Spiking Neural Networks (SNNs) offer inherent advantages for low-power inference through sparse, event-driven computation. However, the theoretical energy benefits of SNNs are often decoupled from real hardware performance due to the opaque relationship between training-time choices and inference-time sparsity. While prior work has focused on weight pruning and compression, the role of training hyperparameters -- specifically surrogate gradient functions and neuron model configurations -- in shaping hardware-level activation sparsity remains underexplored. This paper presents a workload characterization study quantifying the sensitivity of hardware latency to SNN hyperparameters. We decouple the impact of surrogate gradient functions (e.g., Fast Sigmoid, Spike Rate Escape) and neuron models (LIF, Lapicque) on classification accuracy and inference efficiency across three event-based vision datasets: DVS128-Gesture, N-MNIST, and DVS-CIFAR10. Our analysis reveals that standard accuracy metrics are poor predictors of hardware efficiency. While Fast Sigmoid achieves the highest accuracy on DVS-CIFAR10, Spike Rate Escape reduces inference latency by up to 12.2% on DVS128-Gesture with minimal accuracy trade-offs. We also demonstrate that neuron model selection is as critical as parameter tuning; transitioning from LIF to Lapicque neurons yields up to 28% latency reduction. We validate on a custom cycle-accurate FPGA-based SNN instrumentation platform, showing that sparsity-aware hyperparameter selection can improve accuracy by 9.1% and latency by over 2x compared to baselines. These findings establish a methodology for predicting hardware behavior from training parameters. The RTL and reproducibility artifacts are at https://zenodo.org/records/18893738.

Paper Structure

This paper contains 42 sections, 8 equations, 7 figures, 2 tables.

Figures (7)

  • Figure 1: Hardware dataflow comparison between the LIF and Lapicque neuron models. LIF uses bit-shifts for decay (3 ops/update); Lapicque requires explicit multiplications for RC constants (4 ops + 2$\times$ MUL).
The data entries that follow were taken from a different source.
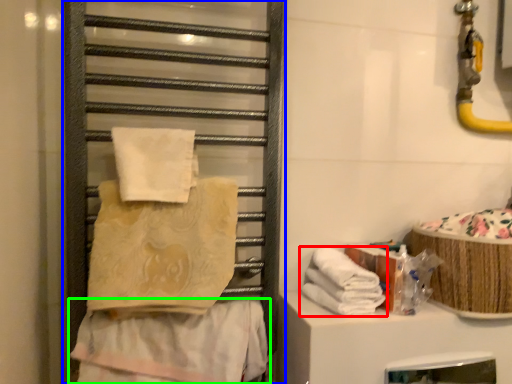 Question: Considering the real-world distances, which object is closest to towel (highlighted by a red box)? cage (highlighted by a blue box) or towel (highlighted by a green box).

Choices:
 (A) cage
 (B) towel

Answer: (B) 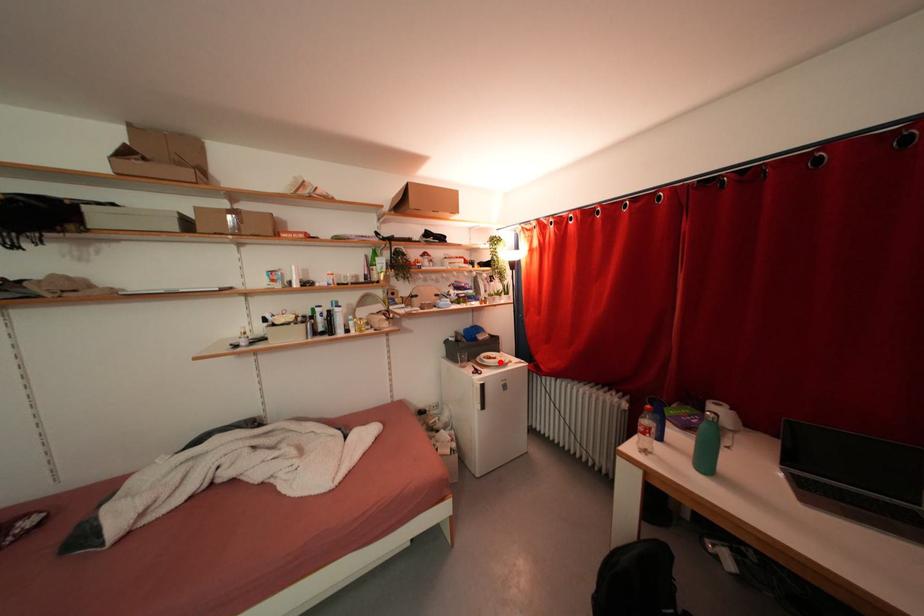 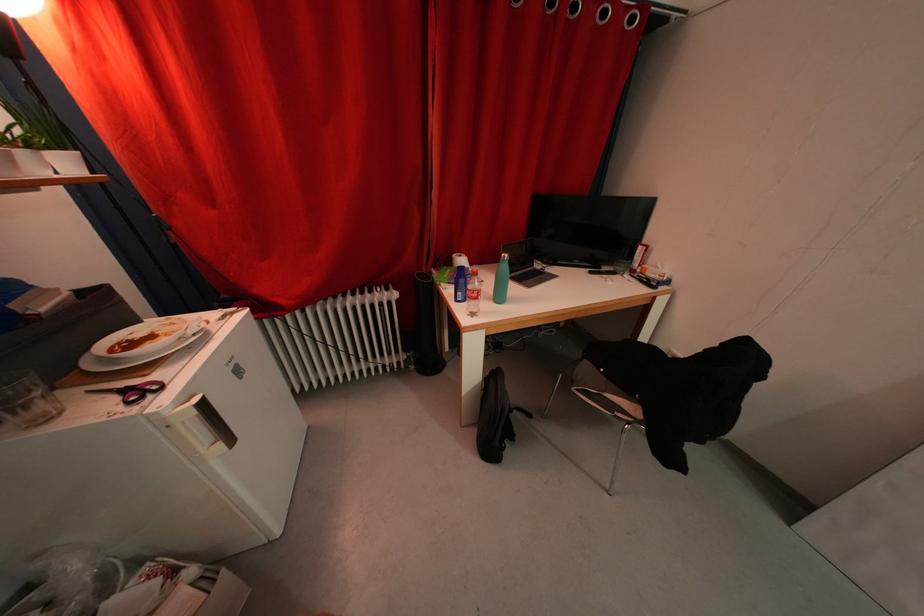 Where in the second image is the point corresponding to the highlighted location from the first image?

(157, 341) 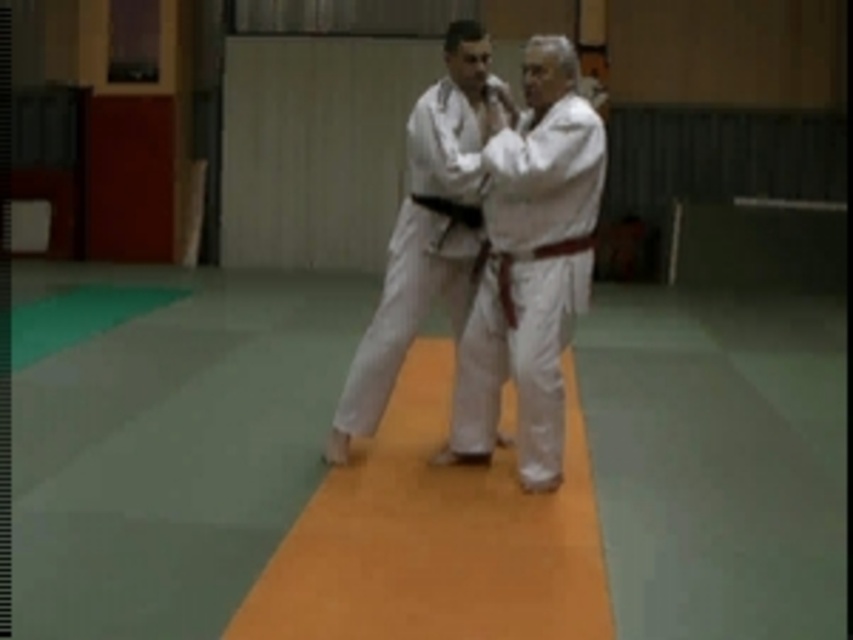 You are a martial arts instructor observing a practice session. You notice the white matte kimono at center and the black leather belt at center. Which item would require more space to properly fold and store?

The white matte kimono at center is larger in size than the black leather belt at center, so it would require more space to properly fold and store.

You are a martial arts instructor observing a training session. You notice the white karate gi at center and the black leather belt at center. Can you determine if the distance between them is sufficient to allow a 6.5 inch wide training mat to fit between the two objects?

The distance between the white karate gi at center and the black leather belt at center is 8.41 inches, which is wider than the 6.5 inch width of the training mat. Therefore, the mat can fit between them. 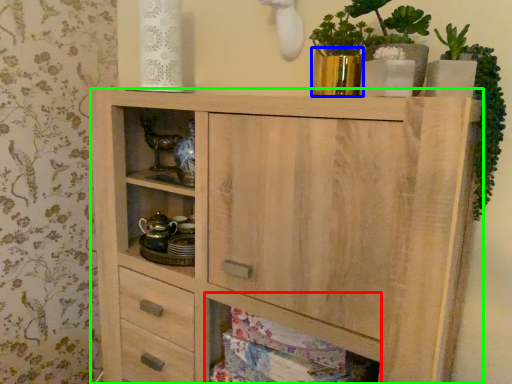 Question: Which object is positioned closest to cabinet (highlighted by a red box)? Select from glass vase (highlighted by a blue box) and chest of drawers (highlighted by a green box).

Choices:
 (A) glass vase
 (B) chest of drawers

Answer: (B) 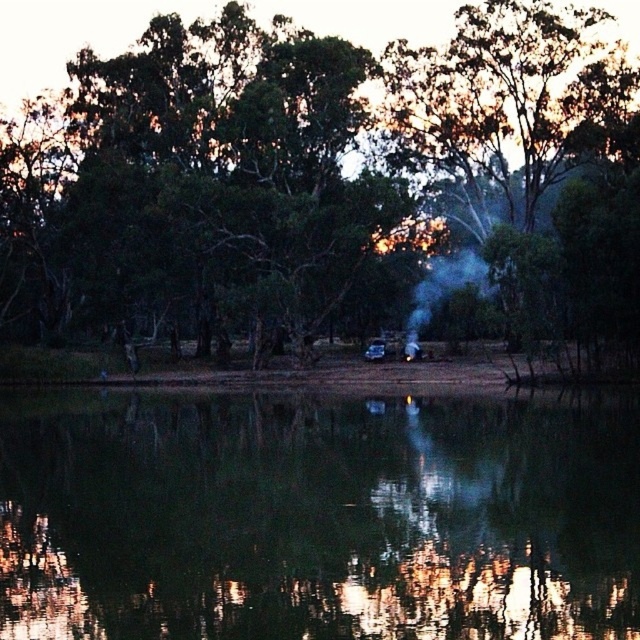 Question: Is green reflective water at center to the left of white smoke at center from the viewer's perspective?

Choices:
 (A) yes
 (B) no

Answer: (A)

Question: Is green reflective water at center positioned behind white smoke at center?

Choices:
 (A) no
 (B) yes

Answer: (A)

Question: Which point is closer to the camera taking this photo?

Choices:
 (A) (128, 124)
 (B) (467, 42)
 (C) (52, 596)

Answer: (C)

Question: Does green reflective water at center have a smaller size compared to white smoke at center?

Choices:
 (A) yes
 (B) no

Answer: (B)

Question: Considering the real-world distances, which object is closest to the white smoke at center?

Choices:
 (A) green leafy tree at center
 (B) green leafy tree at right

Answer: (B)

Question: Which of the following is the closest to the observer?

Choices:
 (A) green reflective water at center
 (B) green leafy tree at center

Answer: (A)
Despite higher per-update cost, Lapicque's temporal dynamics suppress total spike events, yielding lower system-level latency.
  • Figure 2: Visualization of the derivative profiles ($\frac{\partial S}{\partial U}$) for different surrogate functions plotted against the membrane potential's proximity to the firing threshold ($U - U_{thr}$). Fast Sigmoid (a) maintains meaningful gradient support in the tails as $k$ increases. Arctangent (b) exhibits similar behavior with Cauchy-like tails that preserve gradient flow farther from the threshold. Spike Rate Escape (c) exhibits exponential decay, leading to vanishing gradients (gradient $\approx$ 0) for neurons far from the threshold (assuming $\beta = k$). The Stochastic Spike Operator (d) uses a constant gradient of 1 above threshold and injects uniform noise below threshold, enabling gradient flow through sub-threshold neurons. These mathematical properties explain the sharp accuracy degradation ("cliffs") observed in our experimental characterization (Section \ref{['sec:results']}).
  • Figure 3: Overview of our design space exploration workflow.
  • Figure 4: Dataflow of the hardware instrumentation platform (Parametric Sparsity-Aware Convolution Engine). The design features an Event Control Unit (ECU) that dynamically schedules only active neurons, and Neural Cores (NCs) with configurable accumulation logic. This event-driven architecture allows for precise isolation of latency reductions caused by algorithmic sparsity tuning.
  • Figure 5: Accuracy trends for surrogate gradient functions across three datasets. Each plot shows classification accuracy as a function of the derivative scaling factor (slope) $\alpha$ for four surrogate functions: Fast Sigmoid, Arctangent, SRE, and SSO. For each surrogate, representative top-performing $\alpha$ values were selected from 40 Optuna trials per candidate configuration (each trained for up to 200 epochs with early stopping).